Gal-1 and 12/15-Lox play vital roles in resolution of inflammation. Rostoker et al. have shown that Gal-1 promotes the generation of M2-like macrophages, which then favors tissue repair during early resolution of inflammation [49]. Ariel and Timor demonstrated that Gal-1 promotes generation of Mres from M2 macrophages, which generates proresolving lipid mediators.

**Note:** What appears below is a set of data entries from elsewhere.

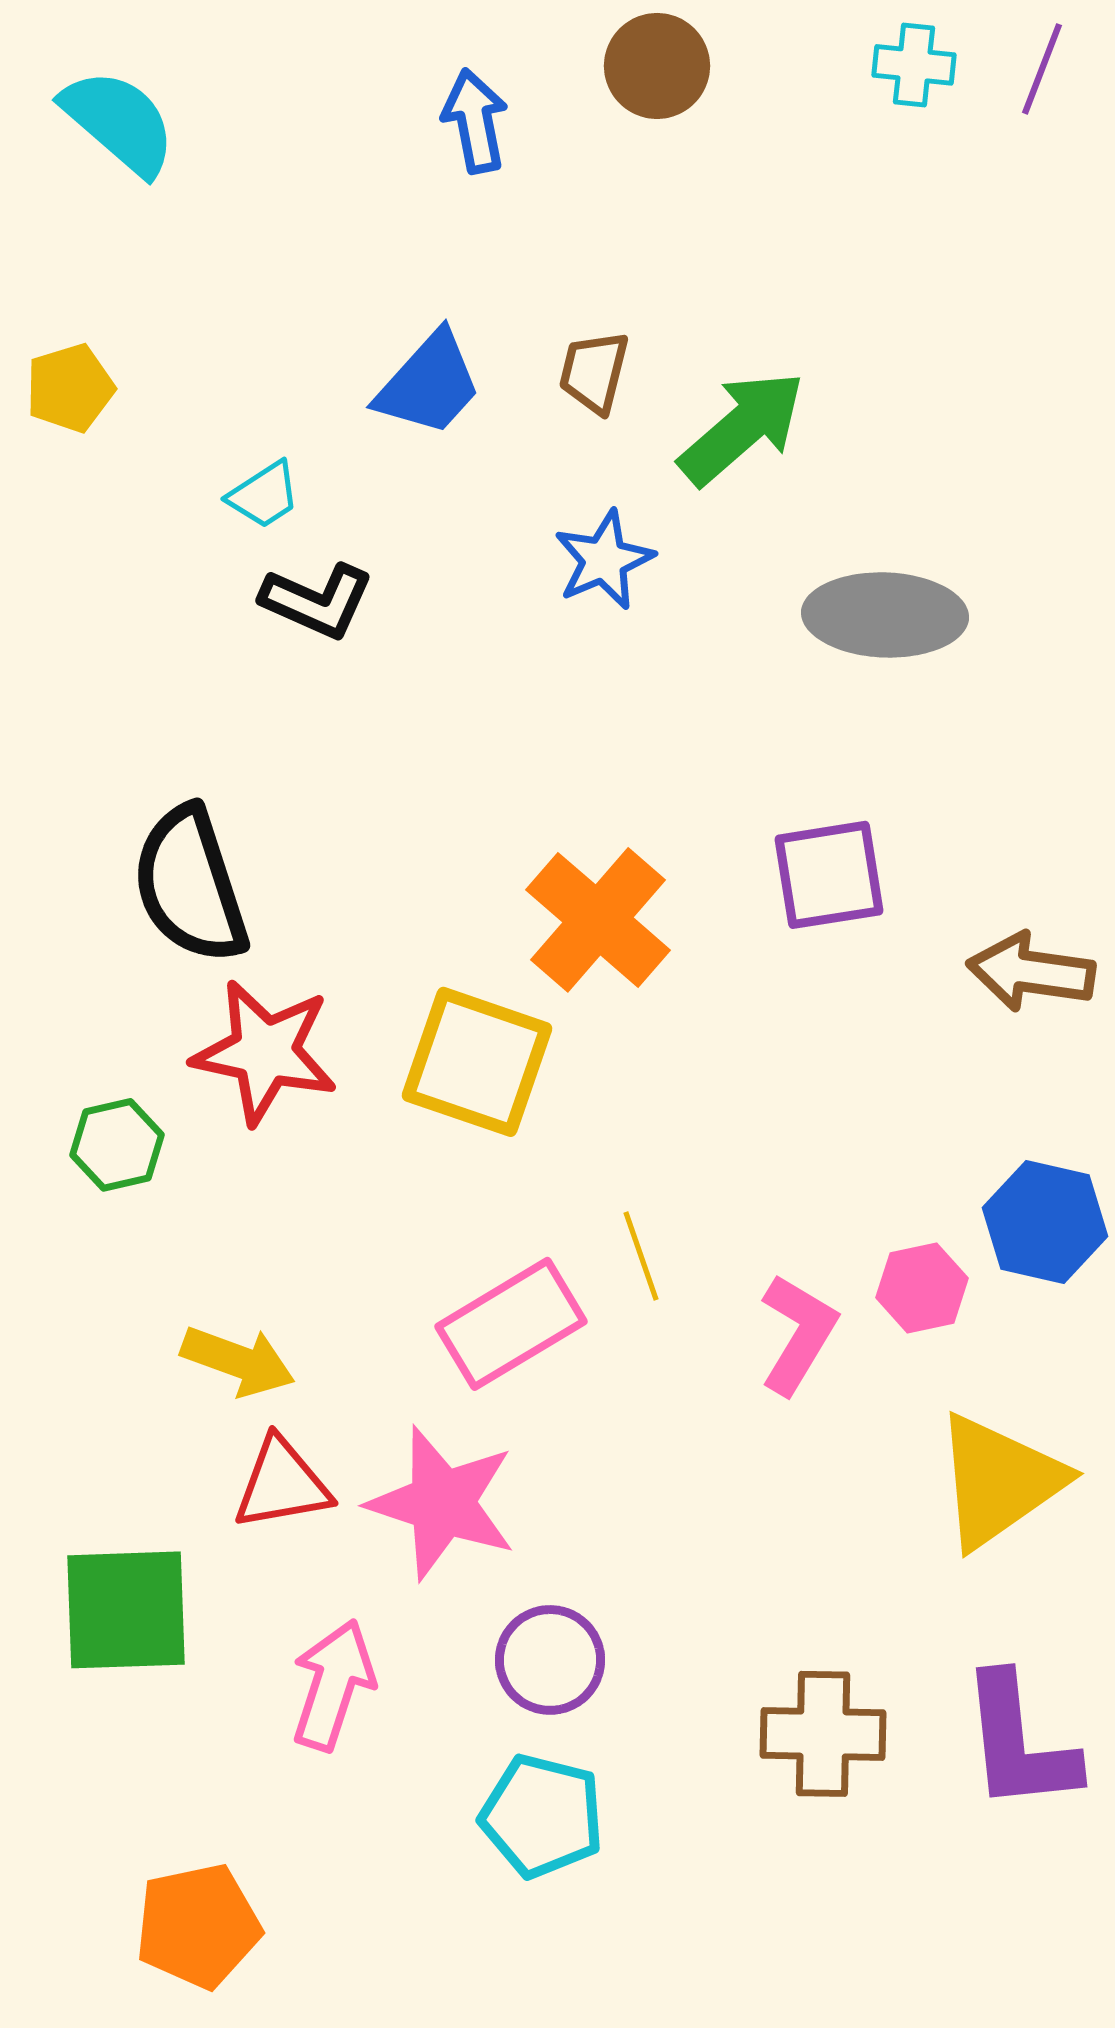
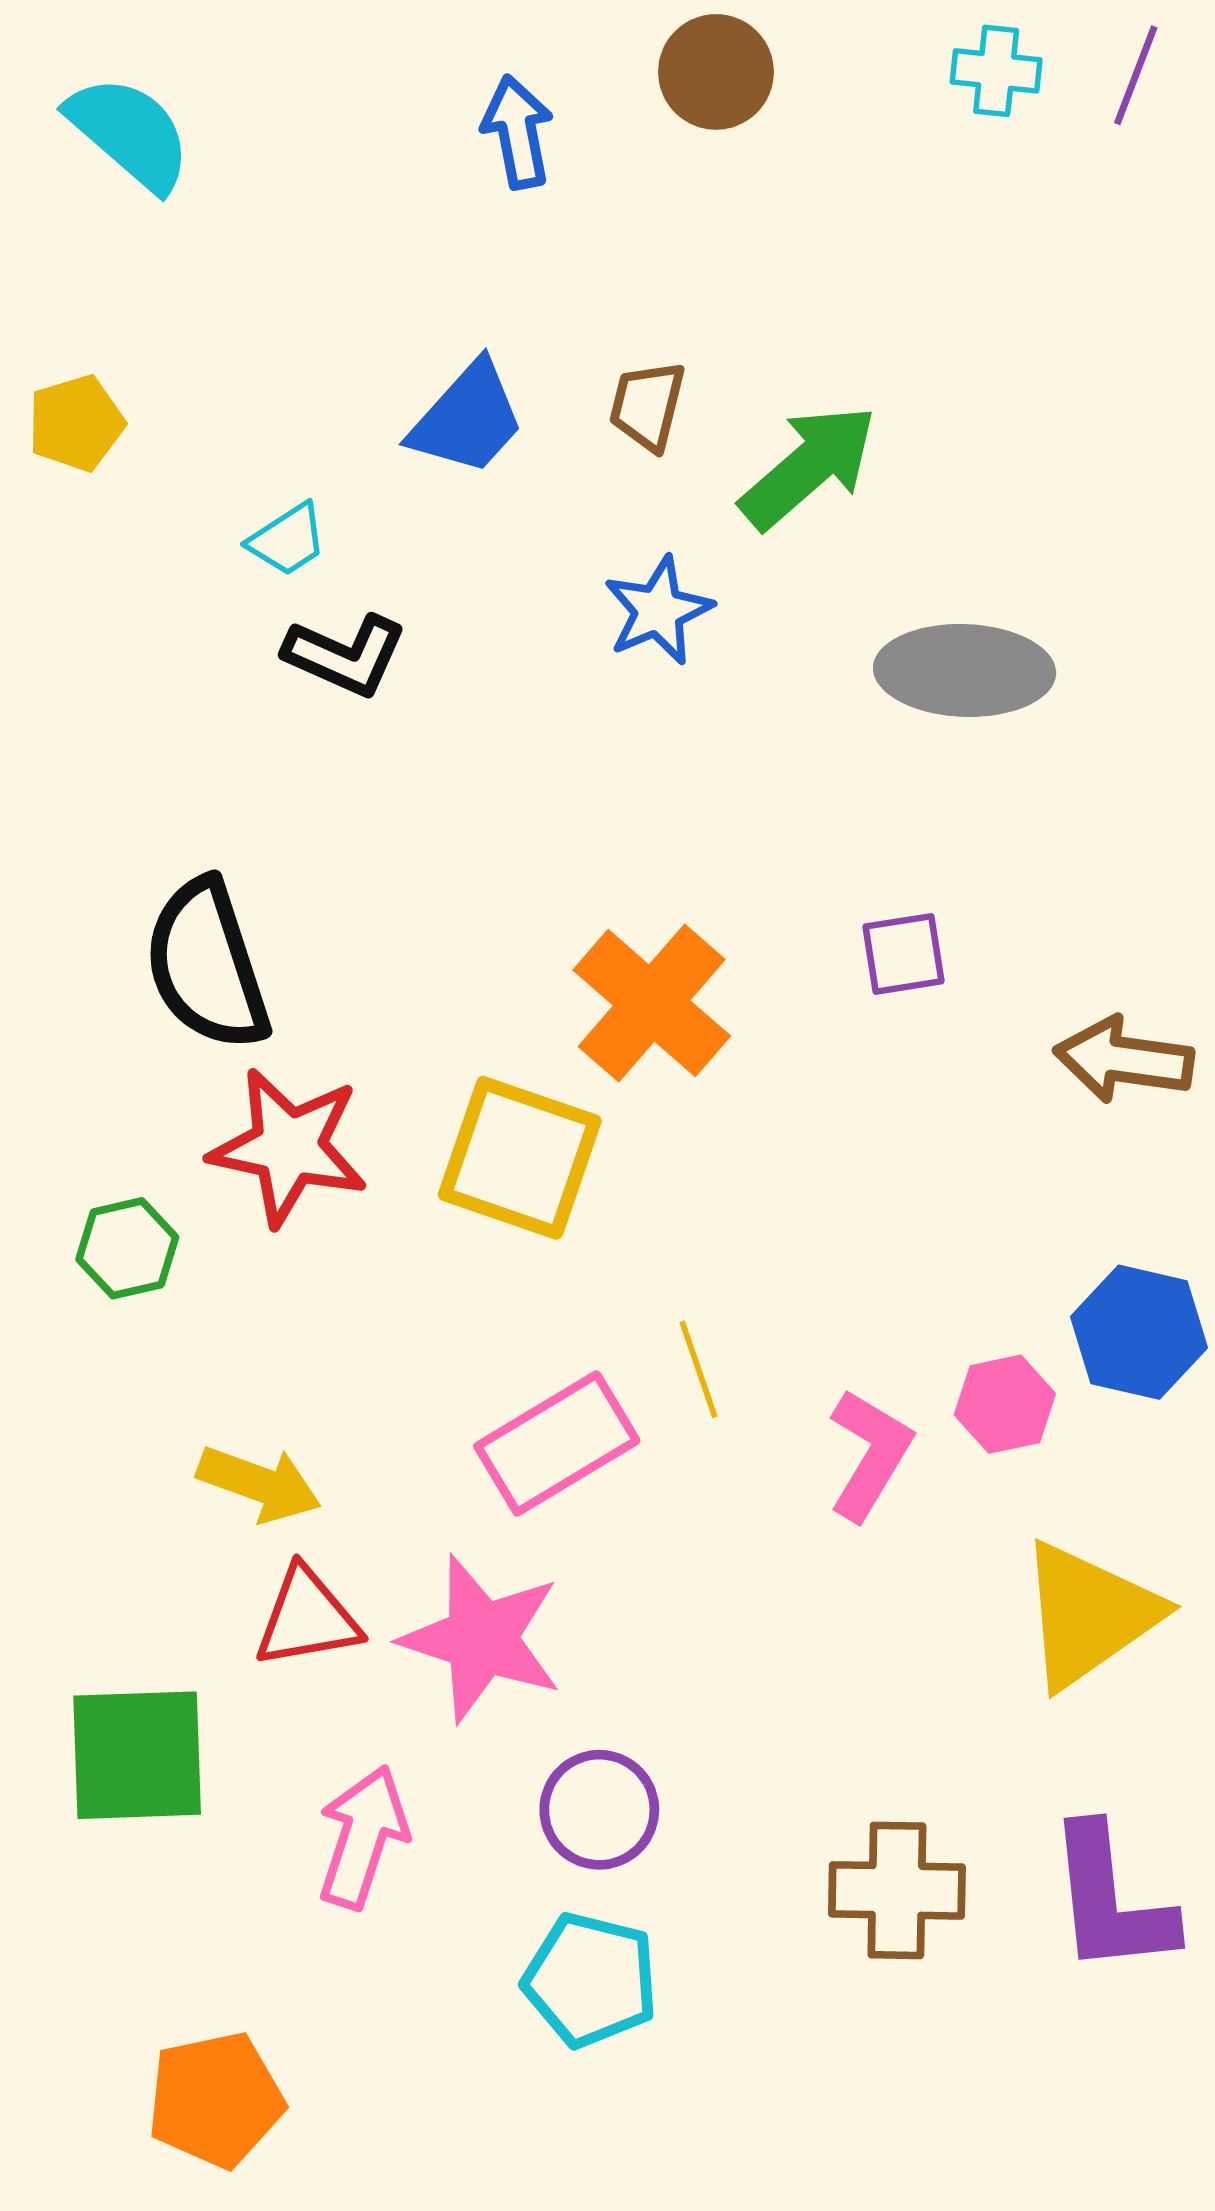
purple square: (829, 875) -> (903, 954), size x0.7

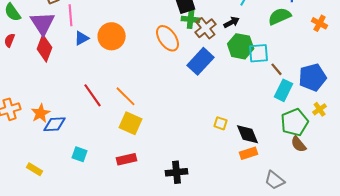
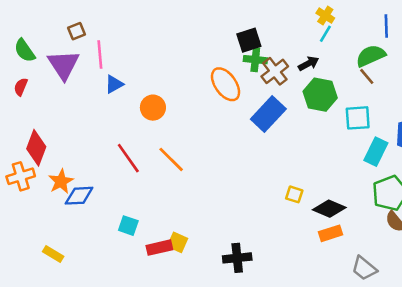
orange circle: (112, 36) -> (153, 108), moved, size x0.7
red diamond: (45, 48) -> (36, 148), moved
cyan square: (259, 53) -> (358, 118), moved
brown line: (277, 69) -> (367, 76), moved
yellow square: (131, 123) -> (178, 242), moved, size x0.7
black diamond: (248, 134) -> (329, 209), turned -45
cyan square: (80, 154) -> (128, 226), moved
red rectangle: (127, 159) -> (159, 248), moved

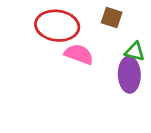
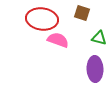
purple ellipse: (129, 75) -> (95, 69), moved

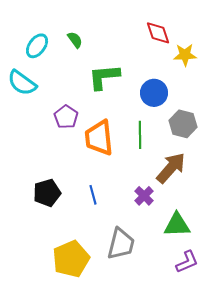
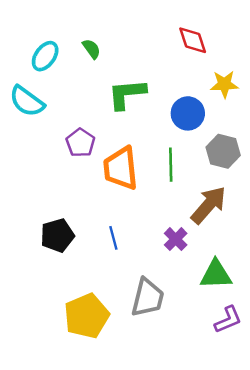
yellow star: (185, 55) -> (224, 84), moved

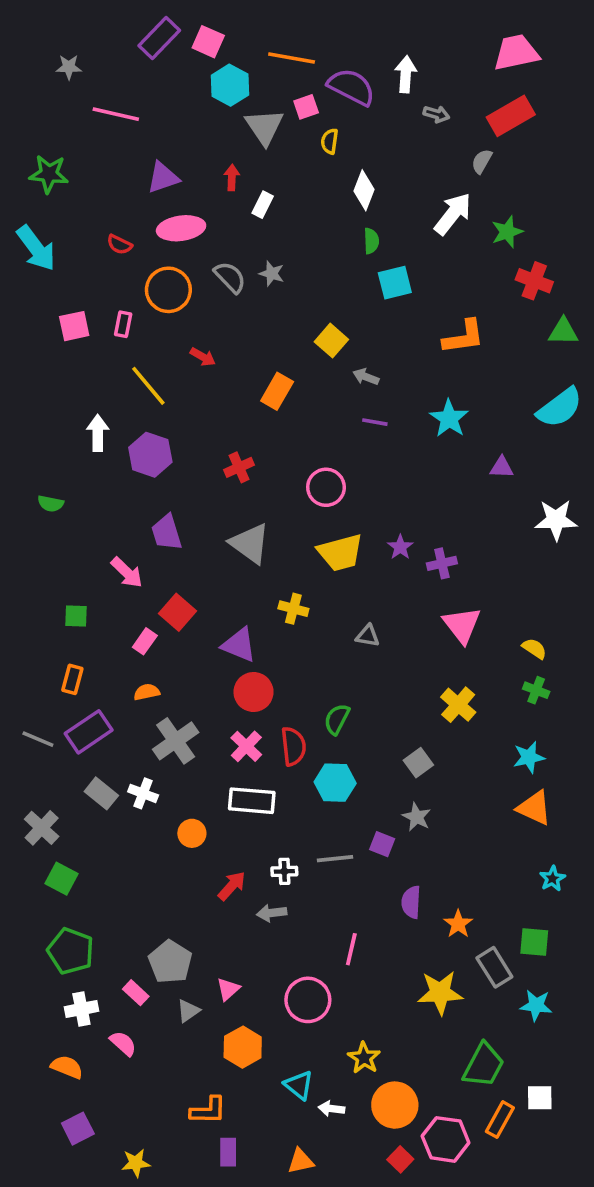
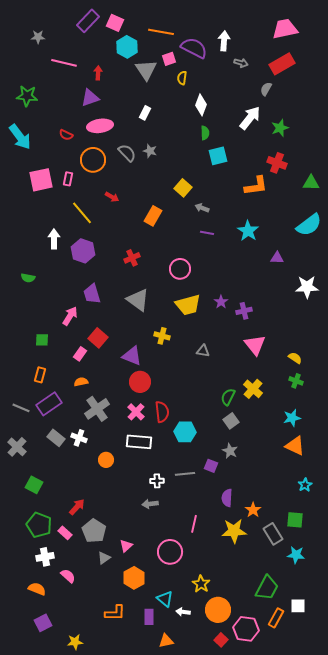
red arrow: (232, 178) -> (98, 73), moved
red cross: (534, 281) -> (277, 163), moved
pink square: (74, 326) -> (41, 180), size x1.4
pink arrow: (127, 572) -> (70, 316), turned -102
green semicircle: (337, 719) -> (228, 397), moved
gray cross: (42, 828) -> (17, 447), moved
red arrow: (232, 886) -> (77, 507), moved
pink rectangle: (136, 993) -> (65, 533), moved
yellow star: (440, 993) -> (234, 531), moved
purple rectangle: (228, 1152) -> (149, 617), moved

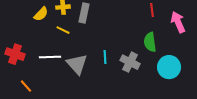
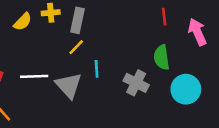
yellow line: (63, 30) -> (76, 47), moved, turned -72
cyan line: (105, 57) -> (97, 69), moved

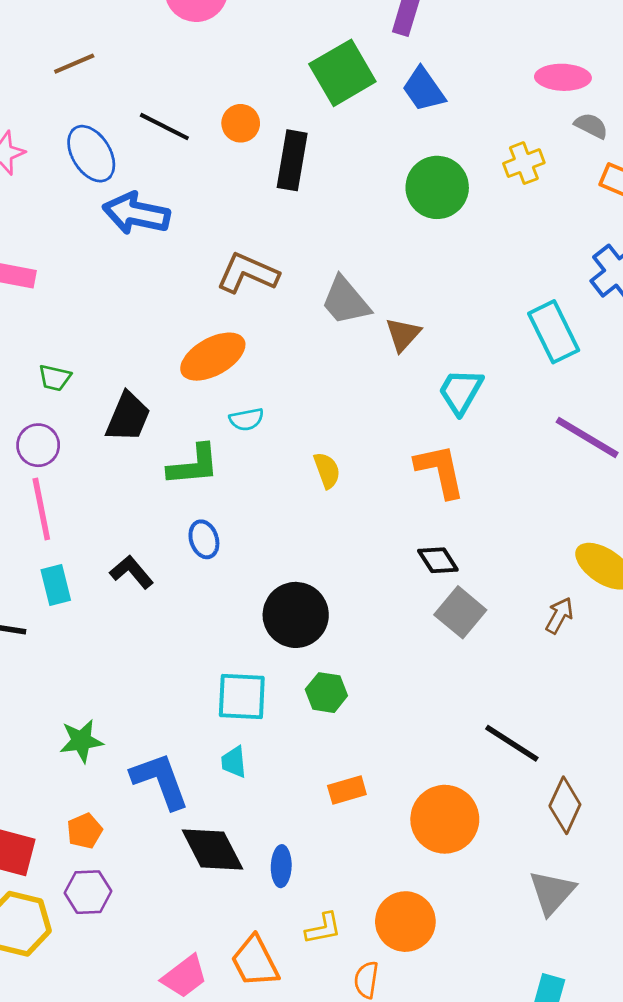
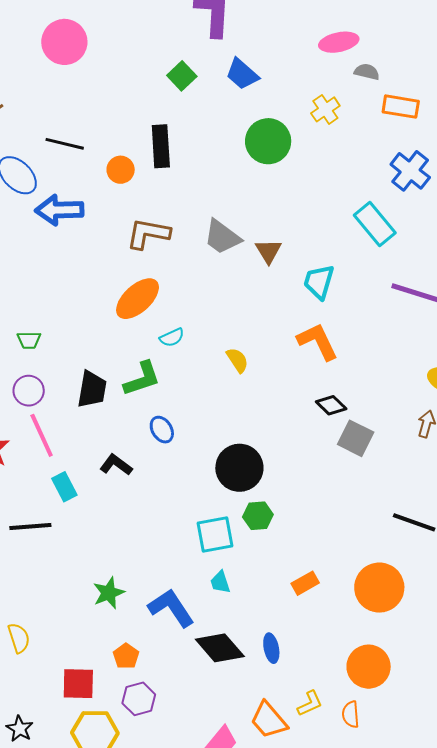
green square: (342, 73) -> (182, 76), size x0.6
orange circle: (241, 123) -> (121, 170), moved
black trapezoid: (128, 417) -> (92, 389), moved
green hexagon: (326, 693) -> (258, 516), moved
yellow L-shape: (323, 928) -> (310, 704), moved

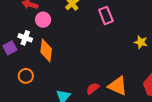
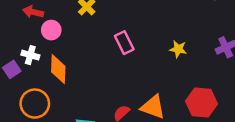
pink rectangle: (106, 15) -> (124, 43), moved
orange circle: (26, 76) -> (35, 104), size x1.5

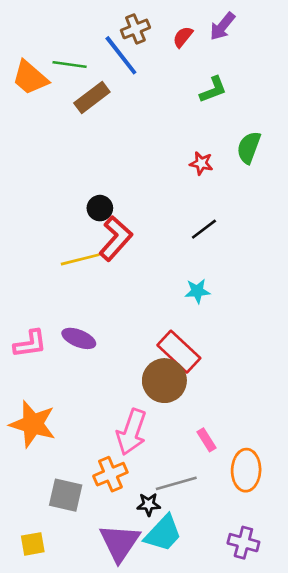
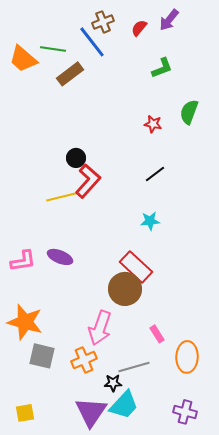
gray square: (66, 495) -> (42, 356), moved

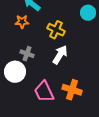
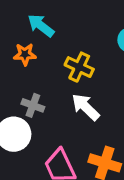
white arrow: (60, 55) -> (86, 107), turned -78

This phenotype change promotes macrophage departure from peritoneal cavities with resolving inflammation, thus allowing return of tissue to homeostasis [55]. Moreover, Gal-1 expression, which is enhanced in CD11bhigh macrophages, declines sharply as cells revert to the CD11blow phenotype. CD11blow macrophage phenotypes, as noted previously, promote departure from peritoneal cavities with resolving inflammation [49]. Our findings (Figures 4 and 5) which agree with the above studies implicate VitC as a critical regulator of macrophage transition during resolution of inflammation. Expression and function of 12/15-Lox produce key mediators (e.g., lipoxins, resolvins, protectins, and maresins) that promote resolution of proinflammatory pathologies [56]. In particular, human and murine monocytes/macrophages expression of 15-Lox is upregulated by efferocytosis with production of mediators such as RvD1, a mediator shown to promote the resolution of murine peritonitis [47, 57]. Further, Gal-1 directly promotes 15-lipoxygenase expression and activity in macrophages during the inflammatory and resolving phases of peritonitis [49]. The earlier increases in Gal-1 and 15-Lox mRNA expression in VitC sufficient macrophages (Figures 4(b) and 4(c)) and the delayed resolvin production in the VitC deficient macrophages (Figure 4(d)) indicate for the first time that VitC influences multiple processes leading to the resolution of inflammation.

5. Conclusions

The findings in this mouse model have significant human relevance since VitC levels are subnormal in multiple human inflammatory disease states including sepsis, systemic inflammatory response syndrome (SIRS), trauma, and cancer, among others. In a recently completed Phase I trial (ClinicalTrials.gov identifier NCT01434121) of intravenous AscA in critically ill patients with severe sepsis, we showed that septic patients exhibited abnormally low VitC plasma levels and that intravenous AscA infusion could significantly increase circulating VitC levels [29]. Further, AscA infusion significantly reduced the proinflammatory biomarkers C-reactive protein and procalcitonin as well as multiple organ dysfunction [29]. Our findings here add a previously unrecognized element to our understanding of the machinery that governs the resolution of inflammation.

Acknowledgments

This research was supported by grants from The Aubery Sage Mac Farlane Endowment for Acute Lung Injury Research, The AD Williams Research Foundation (NR), The Jeffress Memorial Trust (NR), and The Victoria Johnson Center for Critical Care and Pulmonary Research. This work was also supported by research Grants from the Veteran's Administration (VA Merit Award BX001792 to C.E.C. and a Research Career Scientist Award 13F-RCS-002 to C.E.C.); from the National Institutes of Health via HL072925 (C.E.C.); and from the US-Israel Binational Science Foundation via BSF#2011380 (C.E.C), NH1C06-RR17393 (to Virginia Commonwealth University for renovation), NIH/NCI Cancer Center Support Grant P30 CA016059 (to Massey Cancer Center), a National Research Service Award-T32 Post-Doctoral Fellowship in Wound Healing GM008695 (DSW), and a Career Development Award (CDA1) from the Department of Veterans Affairs (DSW).

Conflict of Interests

The authors declare that there is no conflict of interests regarding the publication of this paper.